“Go on,” cried Mr Brown; “she can’t hear you now, can she? Go on.”
“She went off with a soldier—that’s the truth. They were married after; but missis never thought that mattered. He was a common man, and as plain a looking fellow as you’d see anywhere. Missis cast her off, and would have nothing to say to her. She over-persuaded me, and I let her in one night; but missis wouldn’t look at her. She never came back. She was hurt in her feelin’s. We never heard of her more.”
“Nor asked after her, I suppose?” said the lawyer, indignantly. “Do you mean the old wretch never made any inquiry about her own child?”
“Meaning missis?” said Nancy. “No—I don’t know as she ever did. She said she’d disown her; and she was a woman as always kept her word.”

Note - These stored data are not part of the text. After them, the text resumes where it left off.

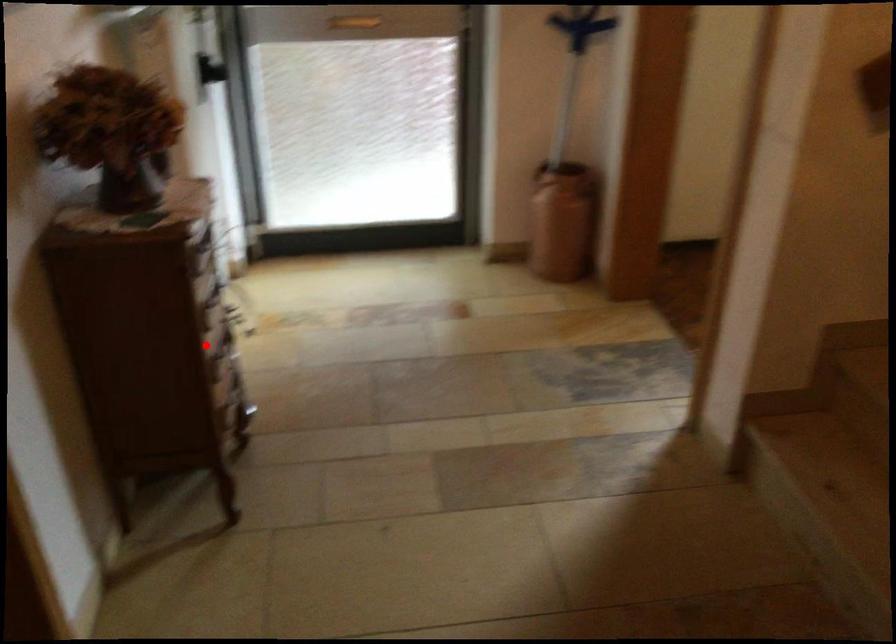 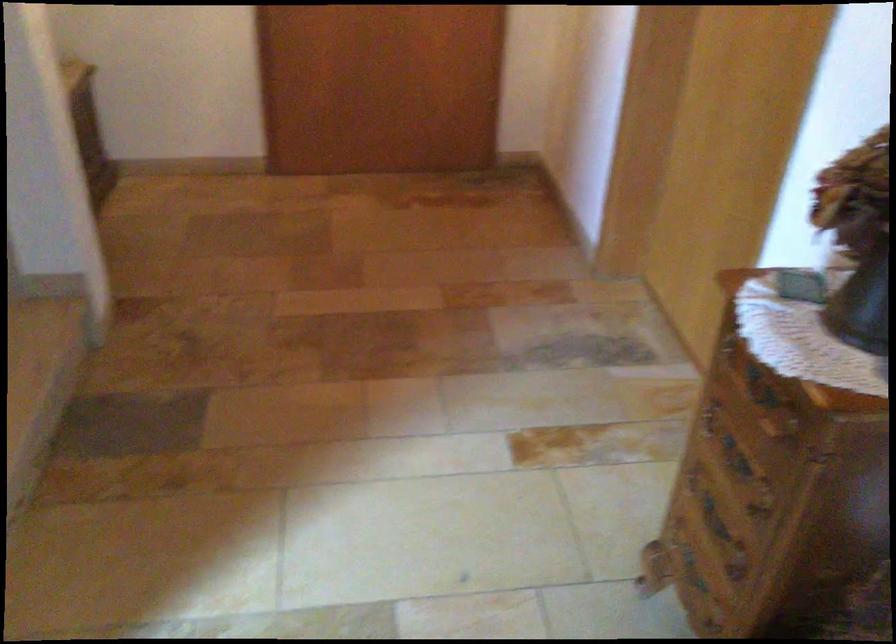 Find the pixel in the second image that matches the highlighted location in the first image.

(735, 457) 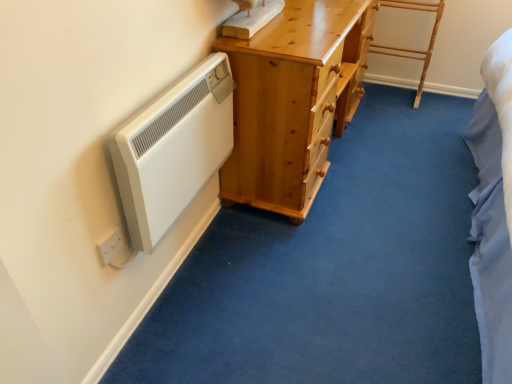 Locate an element on the screen. This screenshot has height=384, width=512. free space between light brown wooden chest of drawers at center and light wood/rough textured ladder at upper right is located at coordinates (369, 135). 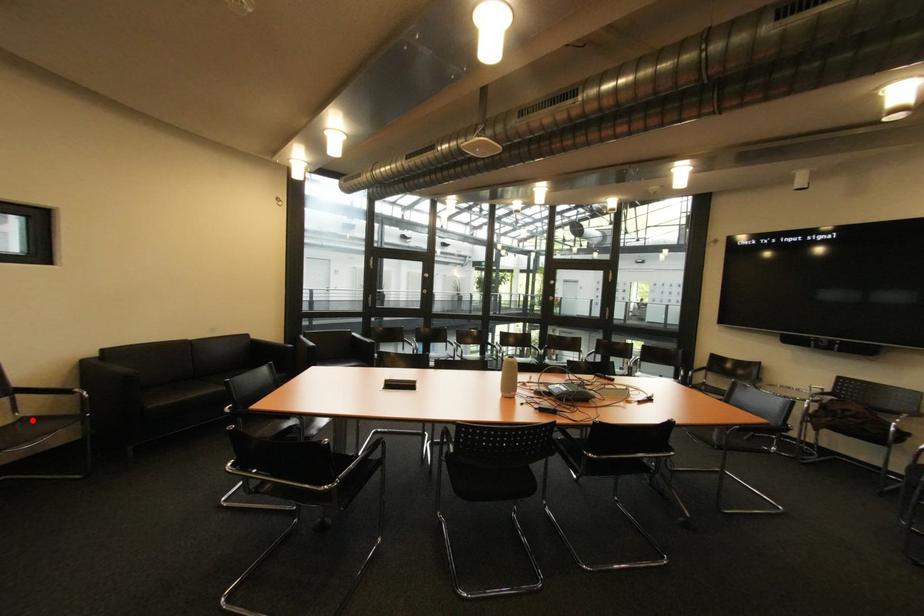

“Old beast!” said John Brown between his teeth; “but, look here; if she’s married, she is not Phœbe Thomson. What’s her name?”
“I can’t tell,” said Nancy, looking a little frightened. “Sure, neither she is—to think of us never remarking that! But dear, dear! will that make any difference to the will?”
Mr Brown smiled grimly, but made no answer. “Have you got anything else to tell me about her? Did she ever write to her mother? Do you know what regiment it is, or where it was at that time?” said the attorney. “Think what you are about, and tell me clearly—what year was she married, and where were you at the time?”
Nancy grew nervous under this close questioning. She lost her self-possession and all her fancied importance. “We were in the Isle o’ Man, where the Christians come from. I was born there myself. Missis’s friends was mostly there. It was by her husband’s side she belonged to Carlingford. It was about a two miles out of Douglas—a kind of a farmhouse. It was the year—the year—I was fifteen,” said Nancy, faltering.
“And how old are you now?” said the inexorable questioner, who had taken out his memorandum-book.
Nancy dropped into a chair and began to sob. “It’s hard on a person bringing things back,” said Nancy,—“and to think if she should actually turn up again just as she was! As for living in the house with her, I couldn’t think of such a thing. Sally Christian, or some poor-spirited person might do it, but not me as am used to be my own mistress,” cried Nancy, with increasing agitation. “She had the temper of —— oh! she was her mother’s temper. Dear, dear! to think as she might be alive, and come back to put all wrong! It was in the year ’eight—that’s the year it was.”